The test also complements some of Japan’s cultural values, according to those who use it. Ogawa compared it with the Thematic Apperception Test—an assessment that is popular in the United States but seldom used in Japan—which asks subjects to tell a story and therefore requires a greater degree of assertive expression. “The Rorschach interpretation needs a holistic view,” Ogawa said. “I think the Japanese way of thinking agrees with this. The Japanese respect relationships, context, and incorporation.” Indeed, Japan is said to be one of the world’s highest context cultures, meaning that its citizens eschew explicit communication, leaving much unsaid. Rorschach, then, is perhaps the ultimate example of reading between the lines.
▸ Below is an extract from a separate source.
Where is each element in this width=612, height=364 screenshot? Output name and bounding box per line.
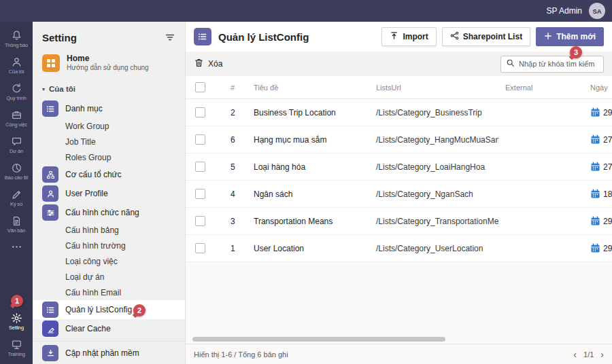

Nakamura sees another source of the Rorschach’s appeal in the challenge of mastering it. At first glance, the test is deceptively simple, but in fact the process of interpreting and coding a client’s responses is painstaking. Doctors must weigh how patients respond to shading and negative space; whether they observe texture, movement, and distance; if they see human or animal figures, and what they say the figures are doing; and how exactly they verbalize their perceptions. From there, a psychologist extrapolates what patients’ answers indicate about their information processing, reactivity, self-image, and interpersonal relationships, among other characteristics. “It’s hugely labor-intensive to learn the coding system," said Meehan.

But for those who still use the test, the time investment is worth it. Nakamura said that the test is easily administered to patients of all ages and backgrounds. “The simple question of ‘What might this be?’ makes them call upon their memories and learning and experiences, revealing patterns of how they cope with everyday life,” she said.

Meehan noted that while there is variation across cultures in what people see—one card, for instance, resembles to many Japanese subjects a stringed instrument known as the koto, which Americans rarely see—the objects people name are not very important in the coding of the test. “It’s not really what they say; it’s more about how they pull together the image,” Meehan said. “And the how is very cross-culturally stable.”

In understanding the results of their Rorschach tests, then, patients learn what this how means about their inner mechanisms, which they ordinarily cannot see or explain. The beauty of the Rorschach lies in its psychoeducational potential, Nakamura said: “It makes the invisible visible.”